Elon Musk's xAI made waves last week with the discharge of its chatbot Grok-2 (Large Language Model, LLM) – available via a monthly subscription for $8 on the social network X.
Now, each versions of Grok-2—Grok-2 and Grok-2 mini, the latter of which is alleged to be less powerful but faster—have increased the speed with which they’ll analyze information and output answers after two developers at xAI completely rewrote the inference code stack over the past three days.
As xAI Developer Igor Babushkin posted this afternoon on the social network X under his name @ibab:
“Grok 2 mini is now twice as fast because it was yesterday. Over the last three days, @lm_zheng and @MalekiSaeed have been rewriting our inference stack from scratch, with SGLong. This also allowed us to deploy the big Grok 2 model, which requires multi-host inference, at an affordable speed. Both models not only became faster, but additionally barely more accurate. Stay tuned for further speed improvements!”

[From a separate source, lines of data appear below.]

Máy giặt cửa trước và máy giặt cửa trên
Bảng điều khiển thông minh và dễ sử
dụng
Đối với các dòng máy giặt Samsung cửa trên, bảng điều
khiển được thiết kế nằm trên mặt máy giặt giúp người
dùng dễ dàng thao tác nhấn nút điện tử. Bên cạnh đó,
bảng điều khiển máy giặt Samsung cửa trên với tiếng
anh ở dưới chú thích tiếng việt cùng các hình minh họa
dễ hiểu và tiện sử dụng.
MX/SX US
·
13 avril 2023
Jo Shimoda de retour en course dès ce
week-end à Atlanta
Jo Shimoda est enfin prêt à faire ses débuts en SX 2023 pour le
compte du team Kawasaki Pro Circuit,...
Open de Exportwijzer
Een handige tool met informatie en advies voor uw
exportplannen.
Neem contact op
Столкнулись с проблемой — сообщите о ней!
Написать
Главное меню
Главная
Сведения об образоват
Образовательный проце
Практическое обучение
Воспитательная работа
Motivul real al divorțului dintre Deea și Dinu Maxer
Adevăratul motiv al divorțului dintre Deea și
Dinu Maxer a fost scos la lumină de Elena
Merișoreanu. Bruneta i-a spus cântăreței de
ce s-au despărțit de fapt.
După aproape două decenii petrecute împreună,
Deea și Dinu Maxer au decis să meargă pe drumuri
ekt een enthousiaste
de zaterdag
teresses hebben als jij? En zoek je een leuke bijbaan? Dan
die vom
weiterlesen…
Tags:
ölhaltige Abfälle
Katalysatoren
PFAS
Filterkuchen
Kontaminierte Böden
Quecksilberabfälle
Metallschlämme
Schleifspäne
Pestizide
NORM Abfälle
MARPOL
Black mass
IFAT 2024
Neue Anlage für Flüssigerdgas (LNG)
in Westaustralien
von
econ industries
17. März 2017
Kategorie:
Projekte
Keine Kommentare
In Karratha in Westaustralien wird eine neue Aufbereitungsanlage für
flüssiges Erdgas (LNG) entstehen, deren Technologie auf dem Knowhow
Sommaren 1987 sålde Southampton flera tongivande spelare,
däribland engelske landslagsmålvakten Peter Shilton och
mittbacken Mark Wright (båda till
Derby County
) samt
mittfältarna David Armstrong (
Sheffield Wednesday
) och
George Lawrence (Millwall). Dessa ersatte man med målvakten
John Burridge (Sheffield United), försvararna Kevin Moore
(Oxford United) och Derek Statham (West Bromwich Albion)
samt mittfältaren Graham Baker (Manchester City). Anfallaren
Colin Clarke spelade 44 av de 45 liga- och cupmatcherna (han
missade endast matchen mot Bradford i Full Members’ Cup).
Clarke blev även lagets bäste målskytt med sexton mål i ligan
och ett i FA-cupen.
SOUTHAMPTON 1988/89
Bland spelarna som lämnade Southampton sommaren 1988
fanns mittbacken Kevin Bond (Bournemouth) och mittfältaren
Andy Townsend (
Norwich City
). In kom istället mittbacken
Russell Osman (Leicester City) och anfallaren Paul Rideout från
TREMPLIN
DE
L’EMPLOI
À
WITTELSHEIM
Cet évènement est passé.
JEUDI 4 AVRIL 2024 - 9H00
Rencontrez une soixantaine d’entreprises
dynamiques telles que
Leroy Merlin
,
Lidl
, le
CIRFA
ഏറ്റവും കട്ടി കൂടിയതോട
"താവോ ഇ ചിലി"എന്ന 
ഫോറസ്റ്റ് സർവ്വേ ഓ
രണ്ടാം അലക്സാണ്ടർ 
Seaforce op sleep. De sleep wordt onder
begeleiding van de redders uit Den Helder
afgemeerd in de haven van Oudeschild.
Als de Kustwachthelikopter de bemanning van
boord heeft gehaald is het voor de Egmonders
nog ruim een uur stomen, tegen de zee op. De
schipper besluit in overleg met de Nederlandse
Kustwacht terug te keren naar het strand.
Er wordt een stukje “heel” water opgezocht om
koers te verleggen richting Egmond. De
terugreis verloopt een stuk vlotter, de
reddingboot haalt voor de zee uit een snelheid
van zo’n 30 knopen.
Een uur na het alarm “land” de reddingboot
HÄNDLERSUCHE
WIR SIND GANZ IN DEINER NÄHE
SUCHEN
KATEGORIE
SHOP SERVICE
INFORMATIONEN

According to Babushkin’s post, the 2 developers responsible are Lianmin Zheng and Saeed Maleki.
To rewrite the conclusion for Grok-2, they relied on SGLongan open source system (under Apache 2.0 license), a highly efficient system for executing complex language model programs, achieving as much as 6.4 times higher throughput than existing systems.
SGLang was developed by Researchers from Stanford University, the University of California, Berkeley, Texas A&M University, and Shanghai Jiao Tong University and integrates a front-end language with a back-end runtime to simplify the programming of language model applications.

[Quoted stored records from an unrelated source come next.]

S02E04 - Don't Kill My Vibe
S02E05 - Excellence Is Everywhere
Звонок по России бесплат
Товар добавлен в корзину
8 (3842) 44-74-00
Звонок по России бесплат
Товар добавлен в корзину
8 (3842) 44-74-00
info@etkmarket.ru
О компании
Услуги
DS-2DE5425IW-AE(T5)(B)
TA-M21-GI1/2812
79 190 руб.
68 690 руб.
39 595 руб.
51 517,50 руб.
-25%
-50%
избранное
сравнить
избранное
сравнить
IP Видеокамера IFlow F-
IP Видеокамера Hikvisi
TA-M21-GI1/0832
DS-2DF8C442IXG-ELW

The system is flexible and supports many models, including Llama, Mistral, and LLaVA, and is compatible with open-weight and API-based models resembling OpenAI's GPT-4. SGLang's ability to optimize execution through automatic cache reuse and parallelism inside a single program makes it a strong tool for developers working with large-scale language models.

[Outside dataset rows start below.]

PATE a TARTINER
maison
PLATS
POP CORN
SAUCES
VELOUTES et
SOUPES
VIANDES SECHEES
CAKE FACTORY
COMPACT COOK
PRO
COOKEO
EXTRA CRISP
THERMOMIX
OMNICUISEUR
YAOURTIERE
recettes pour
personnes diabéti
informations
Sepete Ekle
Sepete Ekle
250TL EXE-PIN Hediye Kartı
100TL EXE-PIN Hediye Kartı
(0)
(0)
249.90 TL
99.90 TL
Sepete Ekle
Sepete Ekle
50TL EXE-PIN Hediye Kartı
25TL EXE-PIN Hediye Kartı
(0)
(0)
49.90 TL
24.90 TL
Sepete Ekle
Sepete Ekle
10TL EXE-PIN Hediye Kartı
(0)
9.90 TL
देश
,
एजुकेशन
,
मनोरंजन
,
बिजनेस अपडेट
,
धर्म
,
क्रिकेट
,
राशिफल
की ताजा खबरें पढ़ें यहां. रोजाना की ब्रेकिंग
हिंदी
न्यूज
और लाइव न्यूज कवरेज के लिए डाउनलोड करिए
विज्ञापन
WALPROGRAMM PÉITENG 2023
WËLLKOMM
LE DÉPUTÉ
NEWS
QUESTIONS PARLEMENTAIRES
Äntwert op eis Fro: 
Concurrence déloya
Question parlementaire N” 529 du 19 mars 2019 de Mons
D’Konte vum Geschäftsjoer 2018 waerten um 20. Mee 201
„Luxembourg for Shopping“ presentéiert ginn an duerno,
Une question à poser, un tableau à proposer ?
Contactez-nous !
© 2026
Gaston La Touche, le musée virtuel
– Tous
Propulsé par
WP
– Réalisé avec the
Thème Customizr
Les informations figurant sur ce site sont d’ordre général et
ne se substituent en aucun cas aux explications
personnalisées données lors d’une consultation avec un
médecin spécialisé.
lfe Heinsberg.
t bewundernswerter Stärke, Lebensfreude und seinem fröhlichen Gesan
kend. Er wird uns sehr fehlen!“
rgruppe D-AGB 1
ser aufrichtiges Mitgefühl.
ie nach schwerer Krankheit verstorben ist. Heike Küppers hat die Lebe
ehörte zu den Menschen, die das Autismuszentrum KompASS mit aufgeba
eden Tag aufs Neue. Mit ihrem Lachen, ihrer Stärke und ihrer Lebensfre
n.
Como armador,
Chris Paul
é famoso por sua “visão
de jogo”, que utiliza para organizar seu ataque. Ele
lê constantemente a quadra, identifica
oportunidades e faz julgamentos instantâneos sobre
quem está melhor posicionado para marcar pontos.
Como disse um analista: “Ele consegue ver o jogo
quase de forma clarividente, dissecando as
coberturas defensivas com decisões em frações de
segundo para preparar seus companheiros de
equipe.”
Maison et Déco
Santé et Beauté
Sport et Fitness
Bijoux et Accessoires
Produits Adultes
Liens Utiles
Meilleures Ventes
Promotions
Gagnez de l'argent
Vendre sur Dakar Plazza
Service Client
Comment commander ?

Performance highlights of Grok-2 and Grok-2-Mini
In addition, in the most recent update of the Third Party Lmsys Chatbot Arena Leaderboard When evaluating the performance of AI models, the essential game Grok-2 secured second place with a powerful Arena rating of 1293 (based on 6686 votes).
This puts Grok-2 (fittingly) in second place among the many world's strongest AI models, tied with Google's Gemini-1.5 Pro model and just behind the most recent version of OpenAI's ChatGPT-4o.
Grok-2-mini, which has also benefited from recent improvements, has climbed to fifth place with an Arena rating of 1268 out of 7266 votes, just behind GPT-4o mini and Claude 3.5 Sonnet.
Both models are proprietary to xAI and reflect the corporate's commitment to advancing AI technology.
Grok-2 has particularly excelled in math tasks, where it ranks first. The model also holds strong positions in several other categories, including hard prompts, coding, and instruction-following, where it consistently ranks in the highest positions.
This performance puts Grok-2 ahead of other distinguished models resembling OpenAI's GPT-4o (May 2024), which is now ranked 4th.
Future developments
According to a solution by Babushkin to X, the essential advantage of using Grok-2-mini over the complete Grok-2 model is higher speed.
However, Babushkin promised that xAI would further improve Grok-2-mini's processing speed, which could make it a good more attractive option for users searching for high performance with less computational effort.
The inclusion of Grok-2 and Grok-2-mini within the Chatbot Arena leaderboard and their subsequent performance have attracted considerable attention inside the AI community.
The success of the models is a testament to xAI's continued innovation and commitment to pushing the boundaries of what will be achieved with AI.
As xAI continues to refine its models, further improvements in speed and accuracy are expected within the AI landscape, keeping Grok-2 and Grok-2-mini on the forefront of AI development.